Performing/Presenting/Producing
  • Analyze, interpret, and select artistic work for presentation

    Students choose a dance or movement piece to perform and explain why it suits the moment, the audience, or the idea they want to express.

  • Develop and refine artistic techniques and work for presentation

    Students practice and improve their dance skills to get ready to perform in front of others. They refine specific movements and sequences until the work is ready to share with an audience.

  • Convey meaning through the presentation of artistic work

    Students perform a dance with a clear intention, making deliberate choices about movement so the audience understands what the piece is meant to express.

Responding
  • Perceive and analyze artistic work

    Students watch a dance and explain what they notice about how the movement is structured, why certain choices stand out, and what effect those choices create overall.

  • Interpret intent and meaning in artistic work

    Students analyze a dance and explain what they think the choreographer was trying to say. They support their reading with specific movements, patterns, or choices they observed in the piece.

  • Apply criteria to evaluate artistic work

    Students use specific criteria, like technique, intention, and execution, to judge a dance performance and explain why it does or does not meet the standard.

Common Questions
  • What does a year of dance look like at this level?

    Students move past copying steps and start making their own short dances.
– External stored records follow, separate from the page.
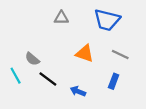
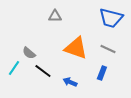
blue trapezoid: (107, 20) -> (111, 18), moved
orange triangle: (85, 53) -> (76, 48), size x1.4
cyan line: (16, 76) -> (14, 68), turned 63

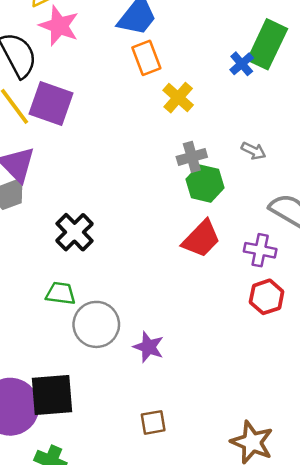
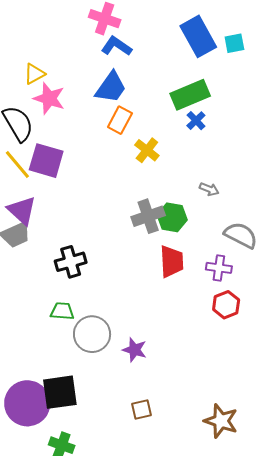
green rectangle: (267, 44) -> (190, 95), moved, turned 45
orange rectangle: (146, 58) -> (120, 120), turned 52
gray cross: (192, 157) -> (148, 216), moved, size x1.4
black cross: (74, 232) -> (71, 262), turned 32
red trapezoid: (201, 239) -> (172, 261), turned -44

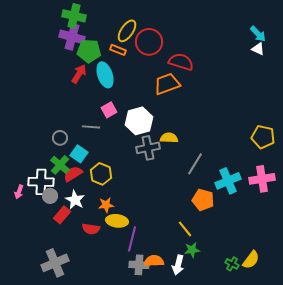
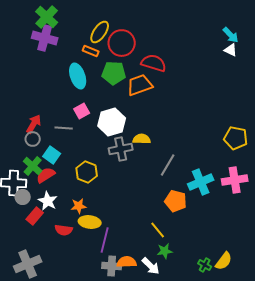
green cross: (74, 16) -> (47, 17), turned 30
green pentagon: (89, 51) -> (114, 73), moved
red arrow: (79, 74) -> (34, 124), moved
yellow hexagon: (101, 174) -> (87, 172), moved
white arrow: (178, 265) -> (151, 266), turned -60

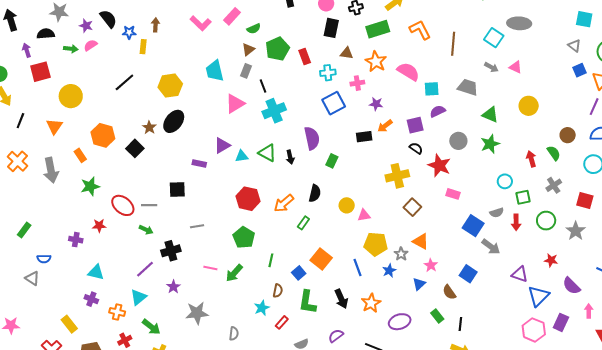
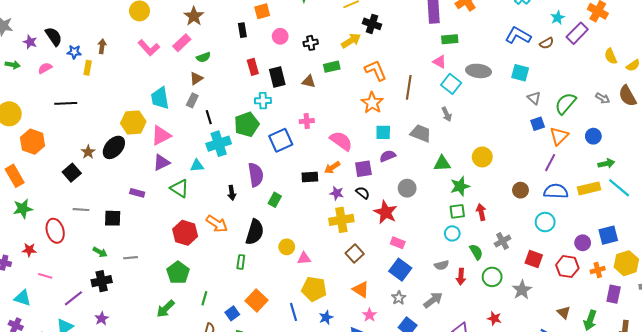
cyan square: (584, 19) -> (520, 73), moved
black rectangle: (331, 28) -> (277, 77), moved, turned -30
green rectangle: (378, 29) -> (332, 67), size x0.7
pink semicircle: (91, 45) -> (45, 68), moved
green pentagon: (277, 49) -> (247, 124), moved
brown triangle: (347, 53) -> (309, 81), moved
red rectangle: (305, 56) -> (253, 67), moved
orange star: (376, 62) -> (372, 103), moved
gray arrow: (491, 67) -> (447, 114), turned 32
pink triangle: (516, 67) -> (440, 62), moved
pink semicircle: (408, 72) -> (341, 141), moved
cyan cross: (328, 73) -> (263, 101), moved
black line: (124, 82) -> (66, 103), turned 35
yellow hexagon: (170, 86) -> (133, 122), moved
pink triangle: (235, 104) -> (161, 135), moved
purple star: (376, 104) -> (337, 193), moved
green triangle: (490, 115) -> (442, 163), turned -30
orange hexagon: (103, 135) -> (33, 142), moved
green star: (490, 144) -> (460, 186), moved
purple triangle: (222, 146) -> (161, 162), moved
green triangle: (267, 153) -> (180, 188), moved
green semicircle: (554, 153) -> (476, 252), moved
orange rectangle: (80, 155) -> (15, 176), size x1.5
cyan triangle: (242, 156) -> (197, 166), moved
black semicircle: (315, 193) -> (255, 232), size x1.4
green square: (523, 197) -> (457, 211), moved
orange arrow: (284, 203) -> (217, 224), moved, turned -110
red ellipse: (123, 205) -> (55, 231), turned 30
gray line: (149, 205) -> (81, 210), moved
green rectangle: (303, 223) -> (241, 262), turned -32
blue square: (473, 226) -> (400, 270), moved
green arrow: (146, 230) -> (100, 252), moved
gray arrow: (491, 247) -> (433, 300), turned -78
gray star: (401, 254) -> (399, 298), moved
pink line: (210, 268) -> (45, 276), moved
They build movement ideas from a topic or feeling, shape those ideas into a piece with a clear beginning and end, perform it, and talk about what worked.
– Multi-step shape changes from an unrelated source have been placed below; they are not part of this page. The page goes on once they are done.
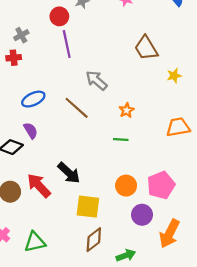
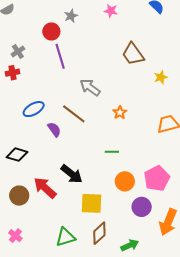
purple semicircle: (31, 131) -> (54, 129), moved
green line: (121, 139) -> (112, 152), moved
green triangle: (35, 242) -> (65, 237), moved

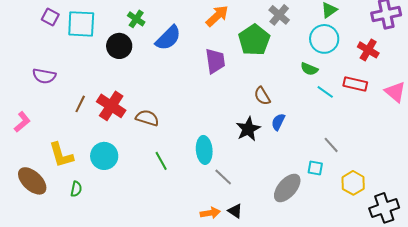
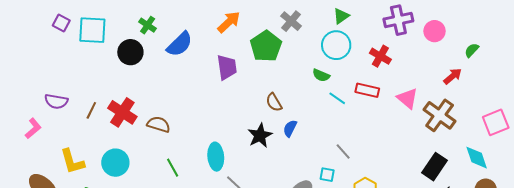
purple semicircle: (44, 76) -> (56, 101), moved

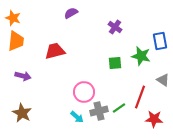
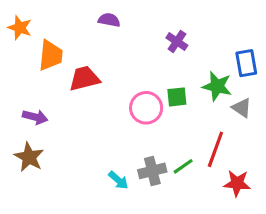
purple semicircle: (71, 13) -> (109, 20), turned 40
orange trapezoid: (16, 41) -> (51, 55), moved
gray triangle: (163, 80) -> (242, 108), moved
pink circle: (84, 92) -> (146, 108), moved
brown star: (22, 113) -> (29, 157), moved

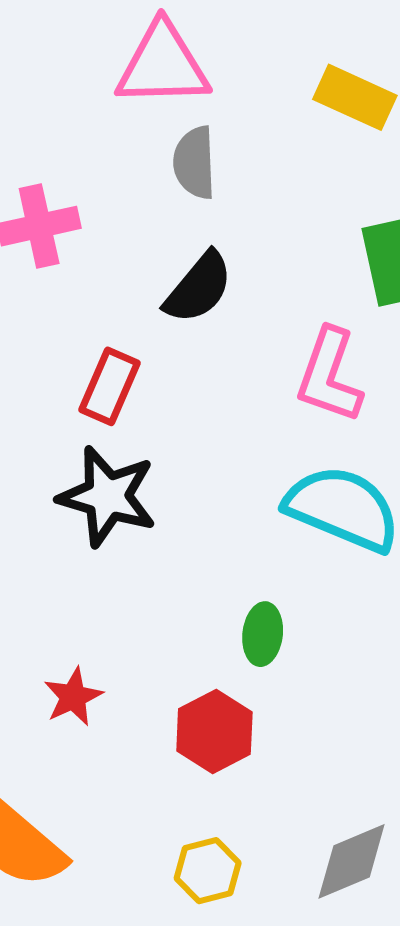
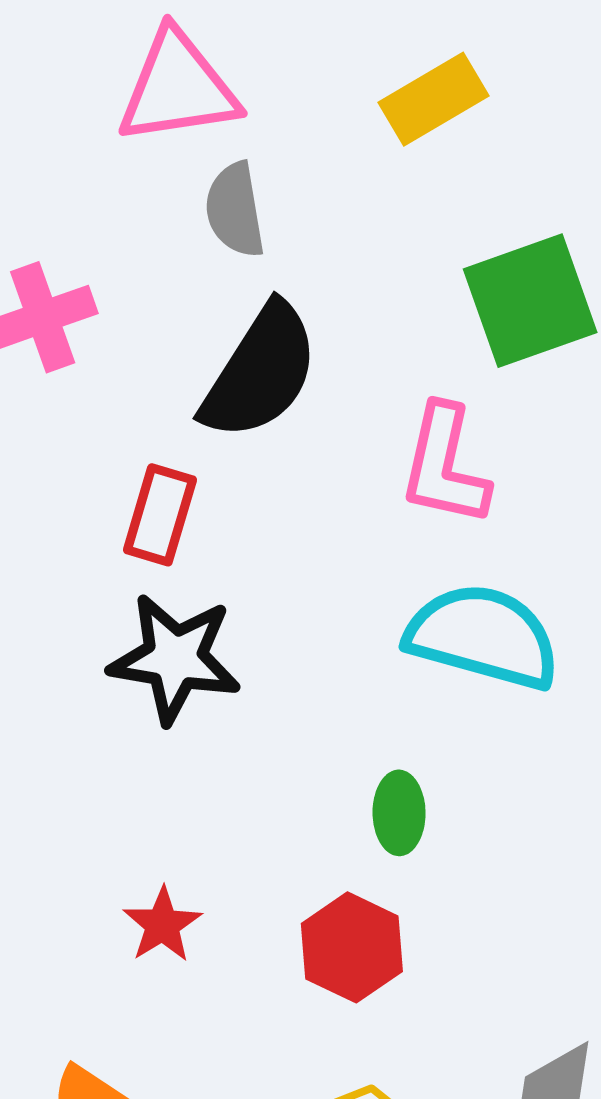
yellow rectangle: (355, 97) -> (433, 99), turned -48
black semicircle: (199, 288) -> (260, 372), size x1.4

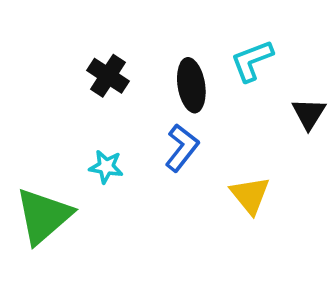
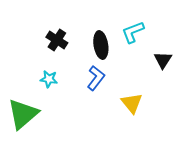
cyan star: (106, 167) -> (49, 79), moved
  • How can families support dance at home?

    Make space for movement and ask about it. If a dance is being worked on for class, watch a run-through and ask what the piece is about. Five minutes of real interest goes a long way at this age, when students often feel shy about performing for family.
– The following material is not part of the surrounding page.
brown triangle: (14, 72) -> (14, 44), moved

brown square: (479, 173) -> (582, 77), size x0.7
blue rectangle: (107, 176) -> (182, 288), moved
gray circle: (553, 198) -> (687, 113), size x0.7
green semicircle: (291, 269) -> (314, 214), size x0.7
  • What should a student be able to do by the end of the year?

    Students should be able to take an idea, turn it into a short choreographed piece, rehearse it with attention to clean technique, and perform it for an audience. They should also be able to watch another dance and explain what it might mean and why.

  • How do I sequence a year when students arrive with very different backgrounds?

    Start with shared movement vocabulary and short improvisation tasks so everyone has something to work from. Build into small group choreography by midyear, then longer pieces with revision in the spring. Trained dancers can stretch through the role of choreographer or coach.

  • What if a student says dance is embarrassing or refuses to perform?

    This is common at this age. Low-pressure entry points help: dancing in pairs, dancing with the lights low, or choreographing for classmates instead of performing. Watching and analyzing dance still counts as real work in the class.

  • Does a student need formal dance training to do well?

    No. The class focuses on making and shaping movement, not on tricks or years of technique. A student who pays attention to detail, takes feedback, and finishes a piece will do well, even with no studio background.

  • Which part of the year usually needs the most reteaching?

    Revision. Students often want to set choreography once and call it done. Plan time for second and third drafts of a piece, with specific feedback on one element at a time, such as timing, spacing, or energy.

  • How does dance connect to history and culture at this level?

    Students start looking at where dances come from and what they meant to the people who made them. At home, watching a dance from a family tradition or a different culture together, and talking about what it might be saying, supports this work.

  • How do I know a student is ready for next year?

    A ready student can plan a short dance from a starting idea, rehearse it with a partner or group, perform it without falling apart under pressure, and give another dancer feedback that is specific rather than just nice.